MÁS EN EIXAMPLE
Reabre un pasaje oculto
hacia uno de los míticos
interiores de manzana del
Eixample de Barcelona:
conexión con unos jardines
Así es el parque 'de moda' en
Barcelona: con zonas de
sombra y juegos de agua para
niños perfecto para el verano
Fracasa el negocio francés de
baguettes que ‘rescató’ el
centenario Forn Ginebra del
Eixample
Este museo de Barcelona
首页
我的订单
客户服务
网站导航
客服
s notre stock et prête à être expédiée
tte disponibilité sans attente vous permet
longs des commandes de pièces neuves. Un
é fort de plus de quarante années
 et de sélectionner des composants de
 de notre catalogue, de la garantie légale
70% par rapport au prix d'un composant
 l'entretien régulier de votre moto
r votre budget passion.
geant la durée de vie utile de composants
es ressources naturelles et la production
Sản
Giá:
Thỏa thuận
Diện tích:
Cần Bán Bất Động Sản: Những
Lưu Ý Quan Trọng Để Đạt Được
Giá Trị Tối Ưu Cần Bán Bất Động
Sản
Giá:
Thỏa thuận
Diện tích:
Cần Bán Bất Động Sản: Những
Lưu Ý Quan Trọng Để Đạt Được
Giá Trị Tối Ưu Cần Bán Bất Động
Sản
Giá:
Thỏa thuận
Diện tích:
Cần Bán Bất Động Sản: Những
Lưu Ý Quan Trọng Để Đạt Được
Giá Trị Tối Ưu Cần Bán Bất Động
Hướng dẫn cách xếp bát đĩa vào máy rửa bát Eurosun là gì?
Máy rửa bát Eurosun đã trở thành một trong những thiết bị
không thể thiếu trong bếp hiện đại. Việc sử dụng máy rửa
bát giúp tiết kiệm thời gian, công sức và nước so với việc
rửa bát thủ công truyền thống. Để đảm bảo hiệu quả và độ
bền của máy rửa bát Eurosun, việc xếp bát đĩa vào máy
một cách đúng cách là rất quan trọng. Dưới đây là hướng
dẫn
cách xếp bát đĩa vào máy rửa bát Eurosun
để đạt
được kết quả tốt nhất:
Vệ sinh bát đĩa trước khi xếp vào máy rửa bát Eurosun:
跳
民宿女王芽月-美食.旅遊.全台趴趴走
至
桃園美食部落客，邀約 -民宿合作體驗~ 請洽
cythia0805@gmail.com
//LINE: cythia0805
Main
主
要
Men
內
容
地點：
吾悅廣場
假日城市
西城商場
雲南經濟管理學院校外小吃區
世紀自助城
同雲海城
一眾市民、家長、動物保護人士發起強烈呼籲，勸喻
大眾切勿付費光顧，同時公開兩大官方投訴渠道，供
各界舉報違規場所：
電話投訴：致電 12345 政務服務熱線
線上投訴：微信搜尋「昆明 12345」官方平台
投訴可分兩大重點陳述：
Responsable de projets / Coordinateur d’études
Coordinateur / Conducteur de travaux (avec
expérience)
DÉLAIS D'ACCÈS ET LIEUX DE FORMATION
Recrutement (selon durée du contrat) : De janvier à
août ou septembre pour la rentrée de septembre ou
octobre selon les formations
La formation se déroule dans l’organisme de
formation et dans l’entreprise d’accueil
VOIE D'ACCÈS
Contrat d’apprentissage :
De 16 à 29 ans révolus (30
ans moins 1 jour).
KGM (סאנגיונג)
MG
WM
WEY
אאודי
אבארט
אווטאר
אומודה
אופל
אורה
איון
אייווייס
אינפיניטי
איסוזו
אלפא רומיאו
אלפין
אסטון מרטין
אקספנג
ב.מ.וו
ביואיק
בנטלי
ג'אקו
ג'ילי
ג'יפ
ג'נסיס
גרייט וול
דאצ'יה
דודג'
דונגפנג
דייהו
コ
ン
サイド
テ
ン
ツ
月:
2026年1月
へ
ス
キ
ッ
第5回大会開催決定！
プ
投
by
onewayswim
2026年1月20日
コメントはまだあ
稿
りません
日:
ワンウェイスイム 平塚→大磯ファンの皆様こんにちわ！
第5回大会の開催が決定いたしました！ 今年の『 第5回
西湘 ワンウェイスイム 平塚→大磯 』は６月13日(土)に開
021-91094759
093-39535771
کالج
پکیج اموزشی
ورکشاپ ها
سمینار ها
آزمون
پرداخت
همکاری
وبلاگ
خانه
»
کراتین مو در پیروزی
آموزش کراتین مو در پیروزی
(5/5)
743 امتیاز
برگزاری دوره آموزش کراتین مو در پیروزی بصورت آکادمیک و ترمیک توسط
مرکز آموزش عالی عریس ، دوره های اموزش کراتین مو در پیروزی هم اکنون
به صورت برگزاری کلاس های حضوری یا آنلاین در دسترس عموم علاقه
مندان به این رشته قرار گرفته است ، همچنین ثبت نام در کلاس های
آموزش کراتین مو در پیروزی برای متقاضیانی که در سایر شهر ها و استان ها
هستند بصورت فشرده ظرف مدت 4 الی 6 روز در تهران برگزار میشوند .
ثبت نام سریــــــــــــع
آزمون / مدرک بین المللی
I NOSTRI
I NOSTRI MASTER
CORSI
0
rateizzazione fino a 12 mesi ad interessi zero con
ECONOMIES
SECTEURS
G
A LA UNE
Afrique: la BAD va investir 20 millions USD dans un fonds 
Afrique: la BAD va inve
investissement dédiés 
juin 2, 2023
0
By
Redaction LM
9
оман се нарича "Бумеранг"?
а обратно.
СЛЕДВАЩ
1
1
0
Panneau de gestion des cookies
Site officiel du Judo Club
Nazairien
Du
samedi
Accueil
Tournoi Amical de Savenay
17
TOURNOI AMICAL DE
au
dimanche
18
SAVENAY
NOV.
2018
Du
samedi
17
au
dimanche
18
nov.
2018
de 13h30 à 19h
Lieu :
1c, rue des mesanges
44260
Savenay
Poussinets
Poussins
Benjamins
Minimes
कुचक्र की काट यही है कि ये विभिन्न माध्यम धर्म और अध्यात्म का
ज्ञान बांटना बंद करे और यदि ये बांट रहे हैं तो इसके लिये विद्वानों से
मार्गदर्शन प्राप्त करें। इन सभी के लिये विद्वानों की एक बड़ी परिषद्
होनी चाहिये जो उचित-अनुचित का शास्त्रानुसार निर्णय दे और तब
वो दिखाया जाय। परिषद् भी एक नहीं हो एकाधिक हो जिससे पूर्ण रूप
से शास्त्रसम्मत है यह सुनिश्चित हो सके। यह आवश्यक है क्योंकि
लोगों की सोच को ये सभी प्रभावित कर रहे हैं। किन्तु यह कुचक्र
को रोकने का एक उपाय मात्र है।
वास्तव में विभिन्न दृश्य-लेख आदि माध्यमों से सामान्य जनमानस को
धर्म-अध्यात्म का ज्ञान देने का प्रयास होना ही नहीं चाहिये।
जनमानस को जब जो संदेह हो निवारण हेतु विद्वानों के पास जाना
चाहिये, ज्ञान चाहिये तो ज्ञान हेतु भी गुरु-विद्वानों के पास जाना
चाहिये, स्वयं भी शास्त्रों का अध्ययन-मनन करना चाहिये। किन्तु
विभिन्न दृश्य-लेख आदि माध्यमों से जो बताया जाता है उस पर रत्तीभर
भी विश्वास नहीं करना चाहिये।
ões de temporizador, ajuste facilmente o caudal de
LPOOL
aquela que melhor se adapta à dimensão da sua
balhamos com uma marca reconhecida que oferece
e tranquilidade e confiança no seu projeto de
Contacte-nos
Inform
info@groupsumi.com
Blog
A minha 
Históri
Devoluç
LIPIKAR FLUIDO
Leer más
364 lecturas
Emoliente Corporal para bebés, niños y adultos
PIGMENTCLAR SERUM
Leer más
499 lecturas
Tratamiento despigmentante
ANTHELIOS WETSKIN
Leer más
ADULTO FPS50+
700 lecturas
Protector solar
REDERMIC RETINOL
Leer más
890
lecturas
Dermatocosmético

Description of the task: Return the span of lines in the data above that opens at the line with "אסטון מרטין" and closes at the line with "होनी चाहिये जो", exactly, ends included, nothing else.

Answer to the exercise:
אסטון מרטין
אקספנג
ב.מ.וו
ביואיק
בנטלי
ג'אקו
ג'ילי
ג'יפ
ג'נסיס
גרייט וול
דאצ'יה
דודג'
דונגפנג
דייהו
コ
ン
サイド
テ
ン
ツ
月:
2026年1月
へ
ス
キ
ッ
第5回大会開催決定！
プ
投
by
onewayswim
2026年1月20日
コメントはまだあ
稿
りません
日:
ワンウェイスイム 平塚→大磯ファンの皆様こんにちわ！
第5回大会の開催が決定いたしました！ 今年の『 第5回
西湘 ワンウェイスイム 平塚→大磯 』は６月13日(土)に開
021-91094759
093-39535771
کالج
پکیج اموزشی
ورکشاپ ها
سمینار ها
آزمون
پرداخت
همکاری
وبلاگ
خانه
»
کراتین مو در پیروزی
آموزش کراتین مو در پیروزی
(5/5)
743 امتیاز
برگزاری دوره آموزش کراتین مو در پیروزی بصورت آکادمیک و ترمیک توسط
مرکز آموزش عالی عریس ، دوره های اموزش کراتین مو در پیروزی هم اکنون
به صورت برگزاری کلاس های حضوری یا آنلاین در دسترس عموم علاقه
مندان به این رشته قرار گرفته است ، همچنین ثبت نام در کلاس های
آموزش کراتین مو در پیروزی برای متقاضیانی که در سایر شهر ها و استان ها
هستند بصورت فشرده ظرف مدت 4 الی 6 روز در تهران برگزار میشوند .
ثبت نام سریــــــــــــع
آزمون / مدرک بین المللی
I NOSTRI
I NOSTRI MASTER
CORSI
0
rateizzazione fino a 12 mesi ad interessi zero con
ECONOMIES
SECTEURS
G
A LA UNE
Afrique: la BAD va investir 20 millions USD dans un fonds 
Afrique: la BAD va inve
investissement dédiés 
juin 2, 2023
0
By
Redaction LM
9
оман се нарича "Бумеранг"?
а обратно.
СЛЕДВАЩ
1
1
0
Panneau de gestion des cookies
Site officiel du Judo Club
Nazairien
Du
samedi
Accueil
Tournoi Amical de Savenay
17
TOURNOI AMICAL DE
au
dimanche
18
SAVENAY
NOV.
2018
Du
samedi
17
au
dimanche
18
nov.
2018
de 13h30 à 19h
Lieu :
1c, rue des mesanges
44260
Savenay
Poussinets
Poussins
Benjamins
Minimes
कुचक्र की काट यही है कि ये विभिन्न माध्यम धर्म और अध्यात्म का
ज्ञान बांटना बंद करे और यदि ये बांट रहे हैं तो इसके लिये विद्वानों से
मार्गदर्शन प्राप्त करें। इन सभी के लिये विद्वानों की एक बड़ी परिषद्
होनी चाहिये जो उचित-अनुचित का शास्त्रानुसार निर्णय दे और तब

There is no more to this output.